The question is rational and not merely academic. Must children be raised in gender neutral ways or be liable of child abuse, possibly resulting in those children being removed from the home, if re-education of the parents is deemed ineffective?
Similarly, education that is public, one would rationally adduce, will be forced to provide at minimum restroom and shower facilities for students and staff based no longer on gender, but on sexual identity. This has already happened.
The Massachusetts Department of Education declared that “some students may feel uncomfortable sharing those facilities with a transgender student but this ‘‘discomfort is not a reason to deny access to the transgender student.’’ Re-educating heterosexual students is the sole remedy offered.
As long as unwanted sexual contact did not occur, Judge Shelby would be obligated to rule that no female would have a rational right to shower in that school’s facilities without the possibility of a male-gendered student at the time claiming a female sexual identity from simultaneously using those same facilities.
And with those rulings and guidance, the onus of being ‘different’ now shifts to gender-based people, portraying them as closed-minded simply because of their sexual orientation, behavior and advocacy: hetero-sexual.
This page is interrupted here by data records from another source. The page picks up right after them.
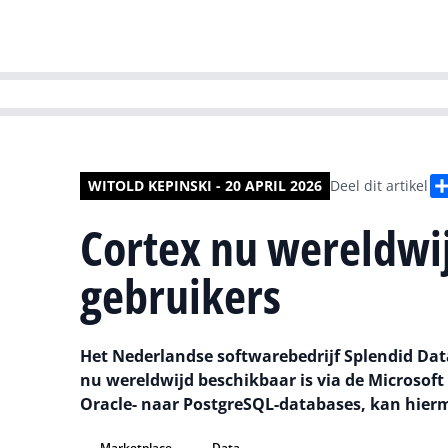
HR | Talent | Di
WITOLD KEPINSKI - 20 APRIL 2026
Deel dit artikel
Cortex nu wereldwi
gebruikers
Het Nederlandse softwarebedrijf Splendid Dat
nu wereldwijd beschikbaar is via de Microsoft 
Oracle- naar PostgreSQL-databases, kan hierm
Marketplace
Data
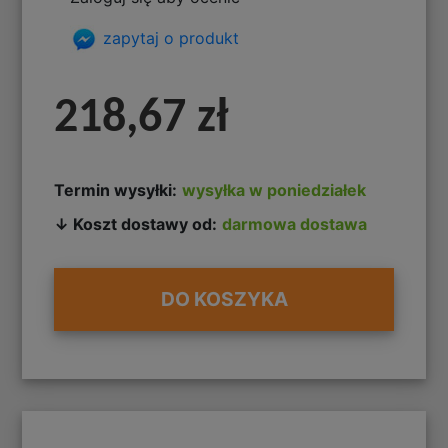
zapytaj o produkt
218,67 zł
Termin wysyłki:
wysyłka w poniedziałek
↓ Koszt dostawy od:
darmowa dostawa
DO KOSZYKA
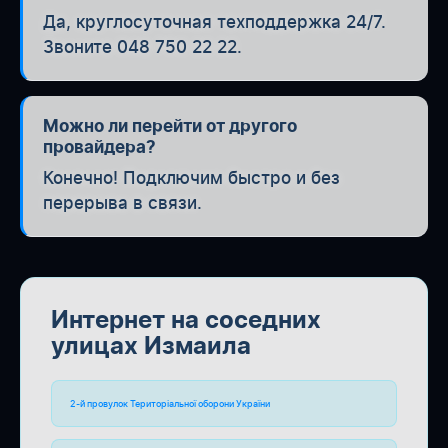
Да, круглосуточная техподдержка 24/7.
Звоните 048 750 22 22.
Можно ли перейти от другого
провайдера?
Конечно! Подключим быстро и без
перерыва в связи.
Интернет на соседних
улицах Измаила
2-й провулок Територіальної оборони України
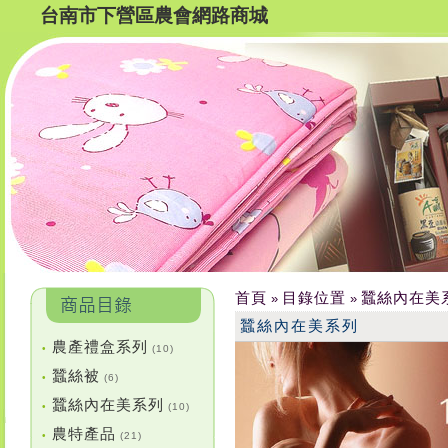
台南市下營區農會網路商城
首頁
目錄位置
蠶絲內在美
»
»
蠶絲內在美系列
農產禮盒系列
•
(10)
蠶絲被
•
(6)
蠶絲內在美系列
•
(10)
農特產品
•
(21)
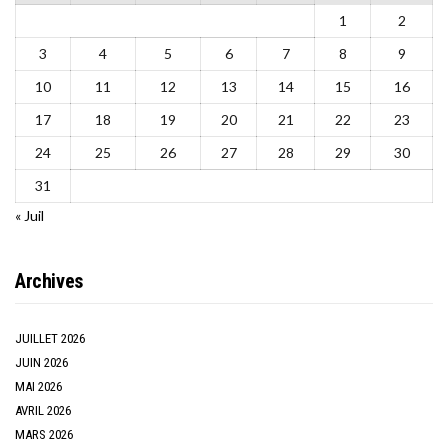
1
2
3
4
5
6
7
8
9
10
11
12
13
14
15
16
17
18
19
20
21
22
23
24
25
26
27
28
29
30
31
« Juil
Archives
JUILLET 2026
JUIN 2026
MAI 2026
AVRIL 2026
MARS 2026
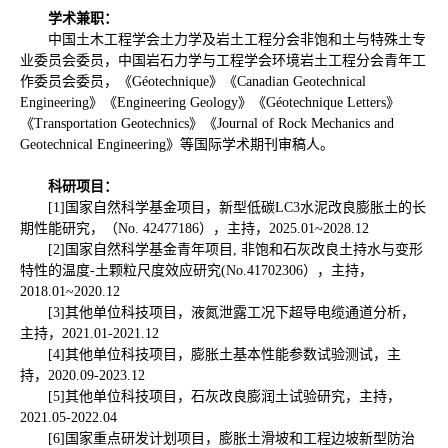
学术兼职：
中国土木工程学会土力学及岩土工程分会非饱和土与特殊土专
业委员会委员，中国岩石力学与工程学会环境岩土工程分会青年工
作委员会委员，《Géotechnique》《Canadian Geotechnical
Engineering》《Engineering Geology》《Géotechnique Letters》
《Transportation Geotechnics》《Journal of Rock Mechanics and
Geotechnical Engineering》等国际学术期刊审稿人。
科研项目：
[1]国家自然科学基金项目，新型低碳LC3水泥改良膨胀土的长
期性能研究，（No. 42477186），主持，2025.01~2028.12
[2]国家自然科学基金青年项目, 非饱和石灰改良土持水与变形
特性的温度-土颗粒尺度效应研究(No.41702306），主持，
2018.01~2020.12
[3]其他单位科技项目，液氮泄露工况下超导电缆通道分析，
主持，2021.01-2021.12
[4]其他单位科技项目，膨胀土基本性能参数试验测试，主
持，2020.09-2023.12
[5]其他单位科技项目，石灰改良膨润土试验研究，主持，
2021.05-2022.04
[6]国家重点研发计划项目，膨胀土滑坡和工程边坡新型防治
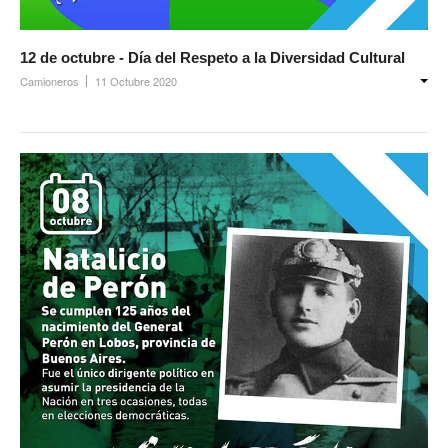
Noticias de Delegaciones y Seccionales
12 de octubre - Día del Respeto a la Diversidad Cultural
Memoria histórica
Camioneros
11 Octubre 2020
Notas
Novedades
Noticias Fiscalización
Buscar
Secretarías
Secretaría general
Secretaría general adjunta
Secretaría de actas
Secretaría administrativa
Judge Shelby’s non-scientific ruling that in matters of marriage gender is disqualified, leading to the same disqualification of gender in state-sanctioned education about sexual identity, virtually requires other issues of sexual morality also will be deemed unconstitutional.
How could sex between a teacher and a thirteen year old boy be ruled illegal, if both enjoyed the encounter and both consented, and they created “an intimate and emotional bond”, the sole basis upon which Judge Shelby deems necessary for a marriage?
On what legal basis could she, or he, be sued by parents or the boy or an employing school district? Scout leaders, Catholic priests and youth group leaders previously convicted of child molestation would have standing to overturn their convictions, if they could demonstrate they in fact created “an intimate and emotional bond” with the young person, the primary foundation the judge uses to identify a state recognized marriage?
If a toddler is deemed competent to determine their own sexual identity without the help of gender-based parenting, how could a teenaged boy or girl be considered incompetent to make decisions about how they choose to act out that sexual identity, regardless of the well-documented lack of brain development in the area of executive functions of most teenagers?
But perhaps this test of what constitutes grounds for marriage, ‘an intimate and emotional bond’, does, in fact, not survive rational closer scrutiny. Let’s scrutinize it and see.
A government that will not balance its own budget, a Supreme Court with the Dred Scott decision in its background and a political party with Jim Crow laws in their not so distant past believe that genderless marriage and sexual identity development is in the best interest of society.
This ruling is about far more than just who can marry whom; it creates untenable childhood distress, sanctions predatory sexual relationships of adults with children and criminalizes heterosexual behavior, identity formation and advocacy.